Tandis qu'il parlait, le regard curieux de Billius dévia sur la pièce, notant chaque détail de son agencement. Il nota le canapé, qui arborait les couleurs de son équipe favorite, sans doute, et la table consacrée uniquement aux services du thé. La chouette poussa un cri joyeux quand les prunelles de l'adolescent se posèrent sur elle et son perchoir, et, comme pris en faute, Billius se détourna brusquement, pour revenir sur son interlocuteur.

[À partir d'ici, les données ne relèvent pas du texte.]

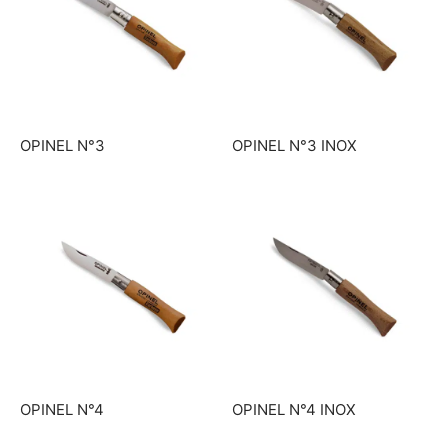
OPINEL N°3
OPINEL N°3 INOX
OPINEL N°4
OPINEL N°4 INOX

    - Et bien, disons que ma situation est un peu particulière... Commença-t-il, en tentant de réfléchir à un moyen simple et clair de ne pas griller son cas, en évoquant son passé. Mais après tout, si le détective avait fouillé dans son dossier... Il devait bien savoir. Et puis, il n'avait pas franchement envie de lui mentir. Cette nouvelle vie qu'il s'était construite s'appuyait sur ses origines, et son choix de les assumer, pour mieux s'en éloigner. J'ai quitté mes parents l'année dernière, de mon plein gré, et je vis maintenant chez une famille de sorciers qui m'a accueilli, me loge et me nourrit depuis des mois... J'aimerais pouvoir contribuer un peu à la gestion des finances... Question d'orgueil, ou de générosité ? Sans doute un peu des deux, mêlé à un désir d'indépendance, qui n'avait fait que grandir depuis qu'il avait quitté Poudlard. J'ai postulé dans quasiment toutes les boutiques de Londres, et les administrations... Je n'ai eu que des réponses négatives. J'suis trop jeune, pas assez d'expériences, ils ont peur que je... Enfin, ils veulent plus prendre le risque de faire confiance à n'importe qui.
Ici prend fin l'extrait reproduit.